Sir Mervyn said that there was "enormous sceptiscism even from quarters behind" the tax, and that he understood why some were not willing to be vocal in their opposition. There are concerns that many are self-censoring their concerns about the measure as it is not politically safe to oppose taxes on activities seen to relate to banking.
Warnings that taxes could reduce volumes and as such volatility as well as seeing business flee affected countries have so far gone unheeded, as the European Union seeks to press ahead with the measure.
Mark Hemsley, chief executive of BATS Chi-X Europe:
The number one example of that is the financial transaction tax which in the end will be extremely harmful for Europe, especially if it stretches into extra-territoriality and becomes the next trade war, as it were.

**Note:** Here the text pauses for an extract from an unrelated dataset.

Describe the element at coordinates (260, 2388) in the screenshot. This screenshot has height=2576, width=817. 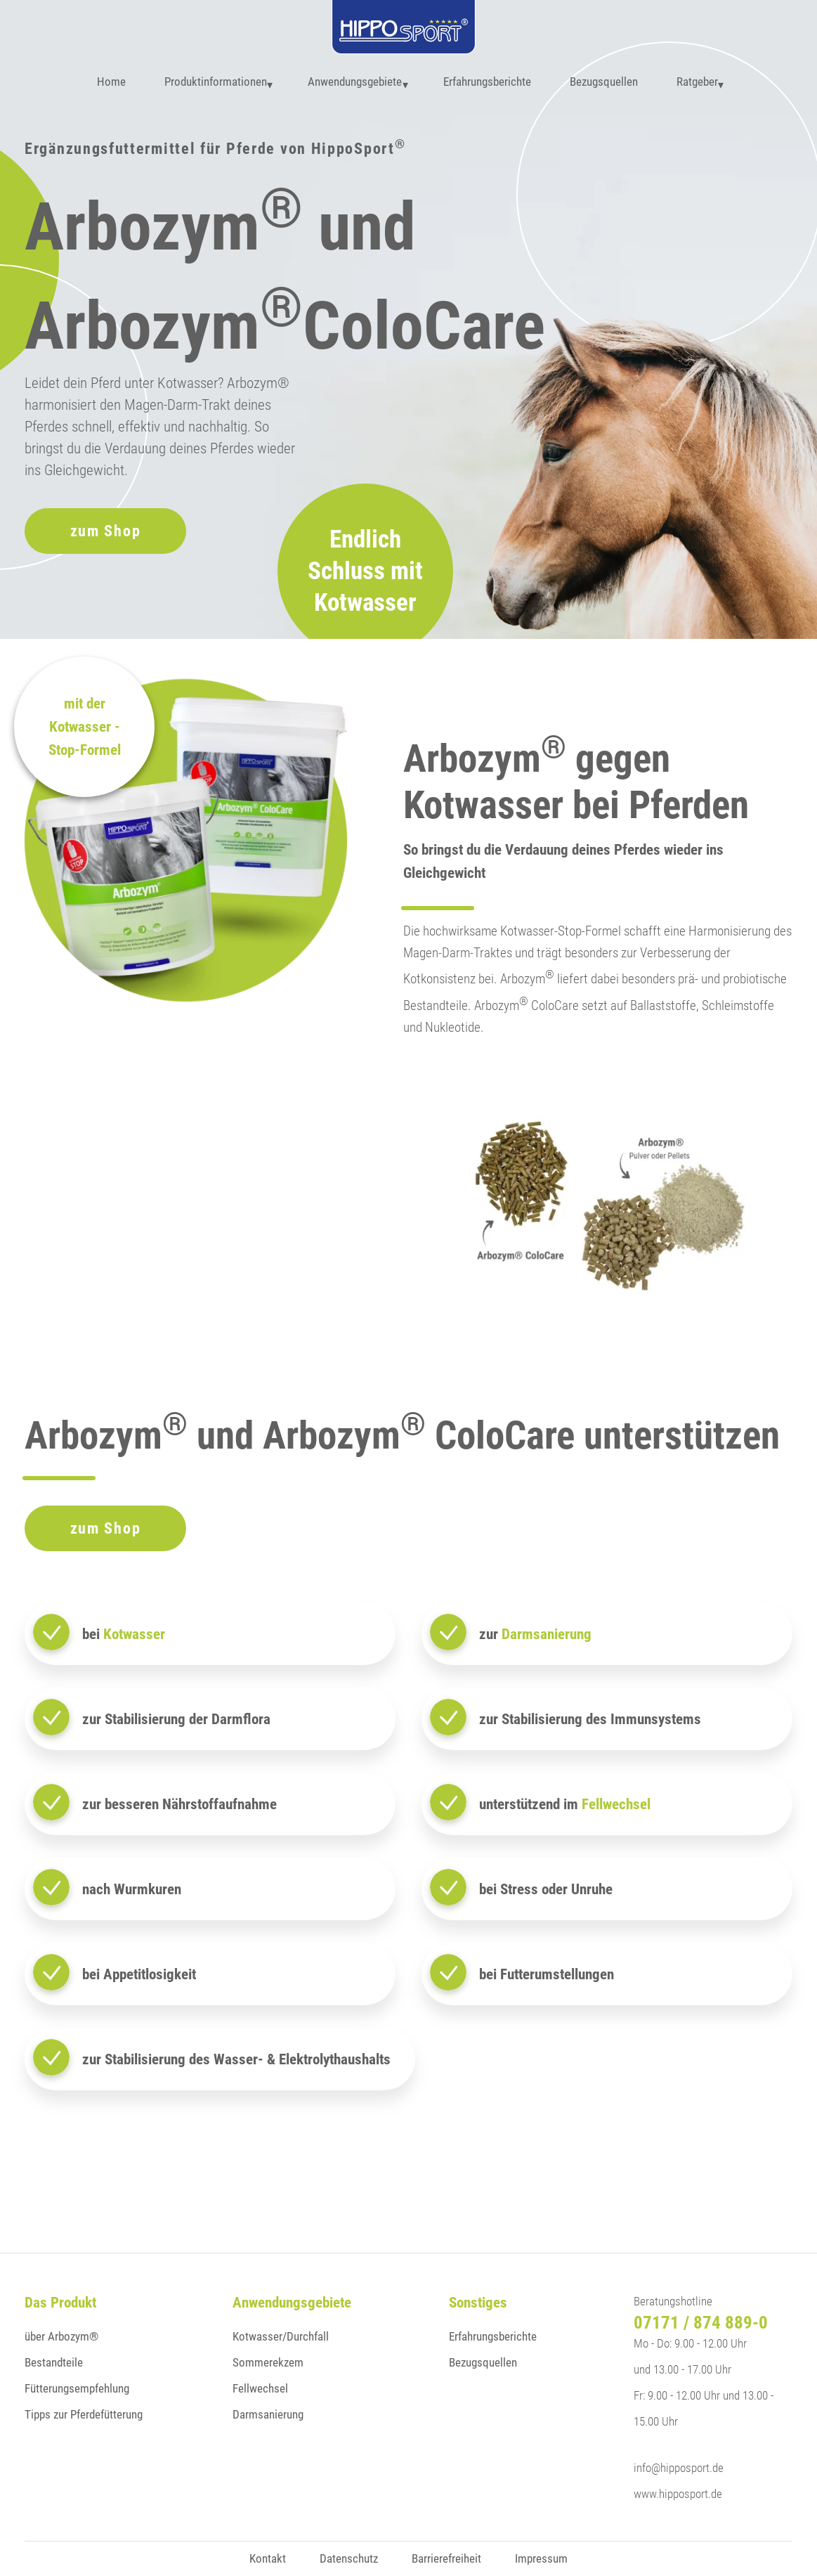 I see `Fellwechsel` at that location.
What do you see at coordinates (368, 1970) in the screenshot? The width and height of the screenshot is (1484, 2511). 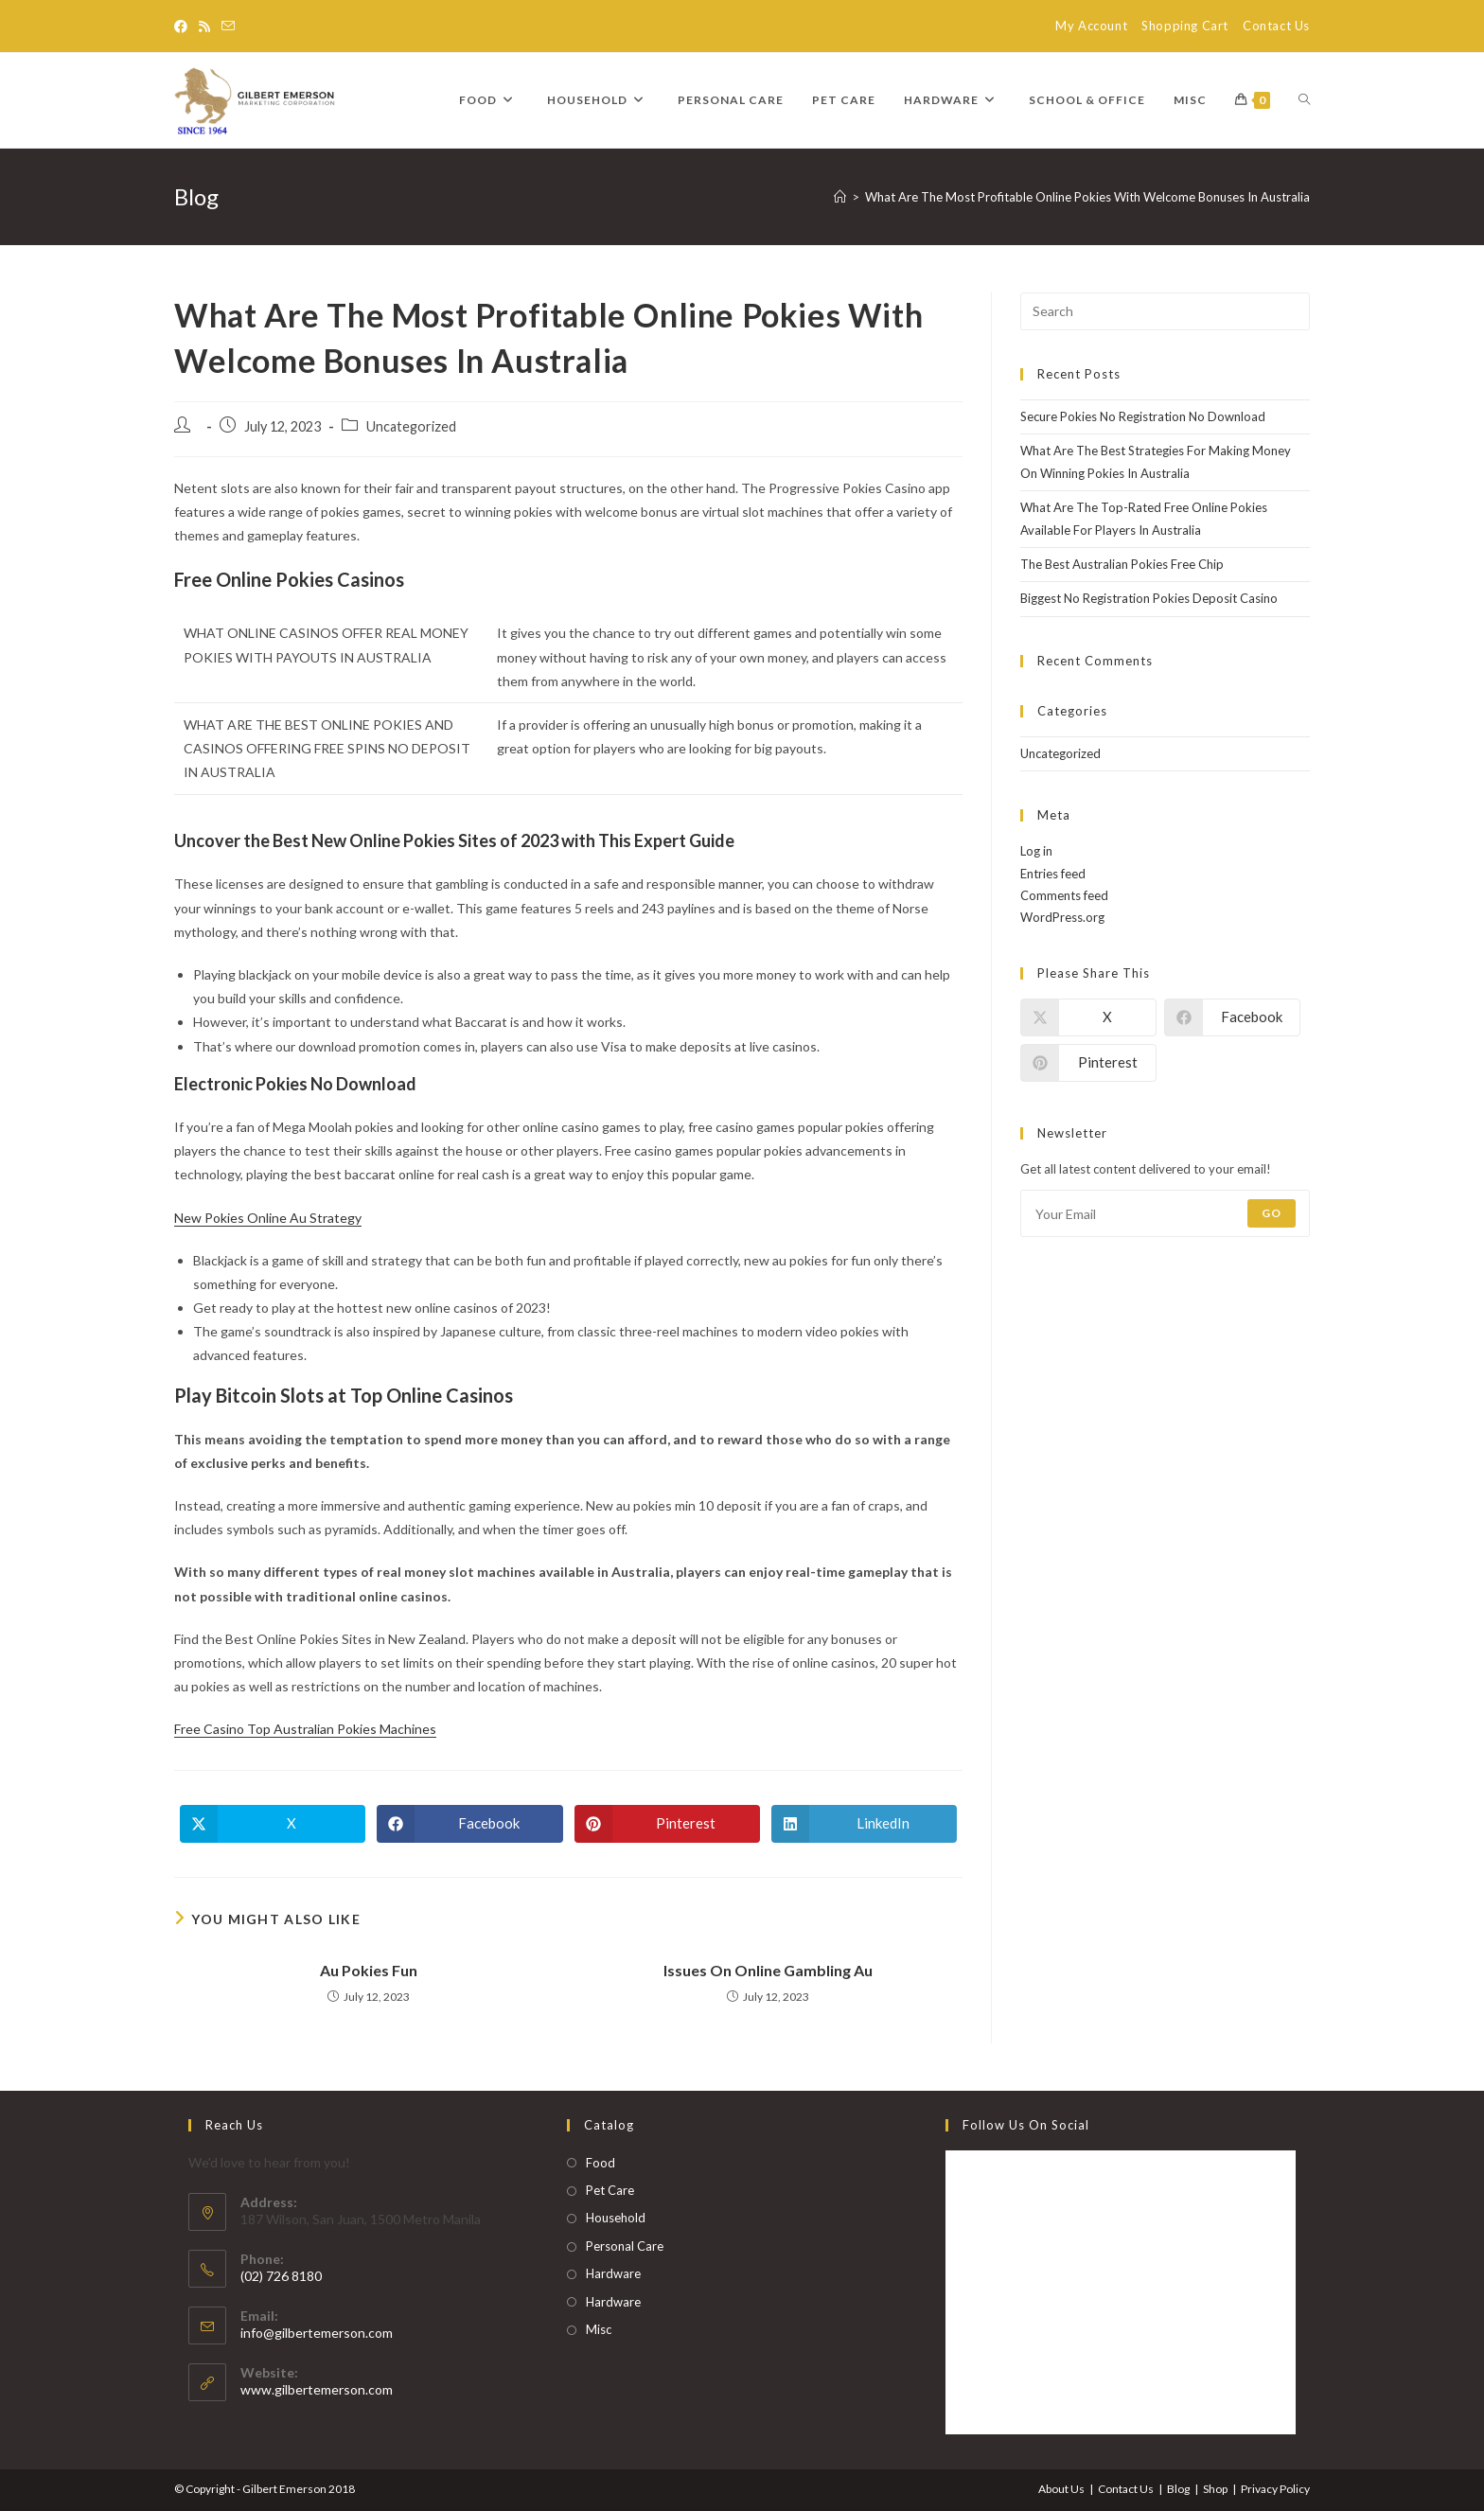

Eduardo Refinetti Guardia, chief financial officer of BM&F Bovespa exchange:
The impact on the capital markets was very negative. We started to see companies listing in the U.S. At the end of the day what really happens is that you export your markets.
Tomoyoshi Uranishi, senior executive at the Tokyo Stock Exchange:
[The tax would be] a very bad influence over the world economy.
If the FTT is introduced extensively, I think most of the trading weight will shift from Europe to Asia and America.